What the exercise asks
Use the entries below to count the lines that hold the word "soluciones"; answer with the number only.

(Transcribed page contents)
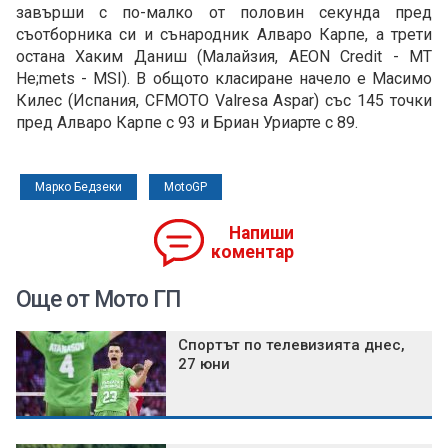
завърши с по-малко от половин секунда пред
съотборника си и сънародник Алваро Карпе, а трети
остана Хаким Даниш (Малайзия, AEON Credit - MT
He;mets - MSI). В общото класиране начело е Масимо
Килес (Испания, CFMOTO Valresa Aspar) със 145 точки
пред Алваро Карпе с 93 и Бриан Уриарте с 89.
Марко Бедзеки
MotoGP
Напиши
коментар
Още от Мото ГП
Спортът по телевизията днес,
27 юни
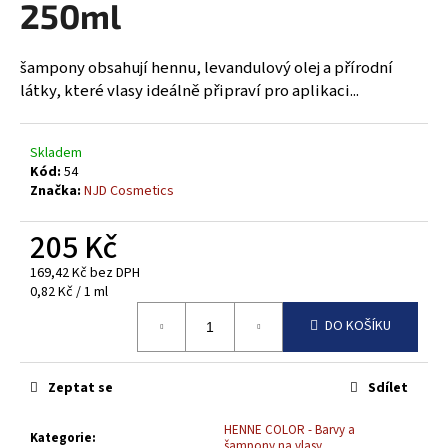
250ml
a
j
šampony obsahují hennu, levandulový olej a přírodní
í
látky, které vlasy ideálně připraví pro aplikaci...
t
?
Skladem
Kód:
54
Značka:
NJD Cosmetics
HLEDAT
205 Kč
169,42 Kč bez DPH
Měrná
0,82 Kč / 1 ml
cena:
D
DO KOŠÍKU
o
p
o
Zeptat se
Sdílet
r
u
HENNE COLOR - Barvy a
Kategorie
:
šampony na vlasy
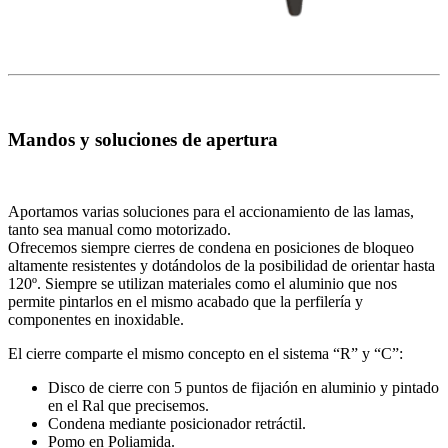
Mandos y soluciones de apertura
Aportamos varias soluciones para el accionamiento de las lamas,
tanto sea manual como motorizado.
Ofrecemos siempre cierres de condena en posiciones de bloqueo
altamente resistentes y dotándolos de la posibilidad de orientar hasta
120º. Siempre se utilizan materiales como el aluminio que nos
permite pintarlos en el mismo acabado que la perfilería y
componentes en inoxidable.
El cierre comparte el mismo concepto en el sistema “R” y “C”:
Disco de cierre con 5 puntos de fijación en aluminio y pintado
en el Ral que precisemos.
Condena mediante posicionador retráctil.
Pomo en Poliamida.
==
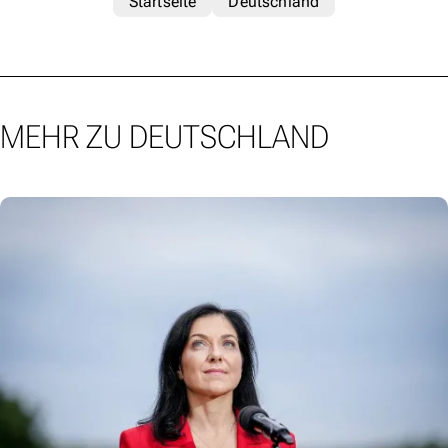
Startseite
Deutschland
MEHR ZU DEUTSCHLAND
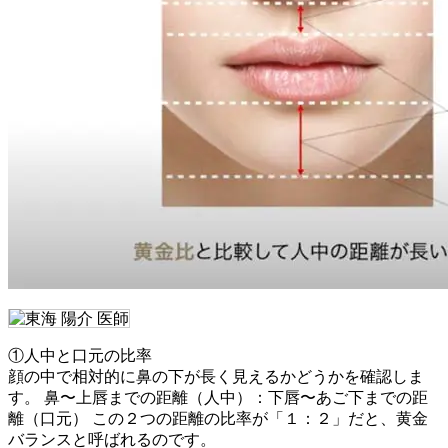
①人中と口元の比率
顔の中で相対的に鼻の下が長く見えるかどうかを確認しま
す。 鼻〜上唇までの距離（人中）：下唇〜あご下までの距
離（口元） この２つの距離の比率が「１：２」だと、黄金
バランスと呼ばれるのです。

Output below
2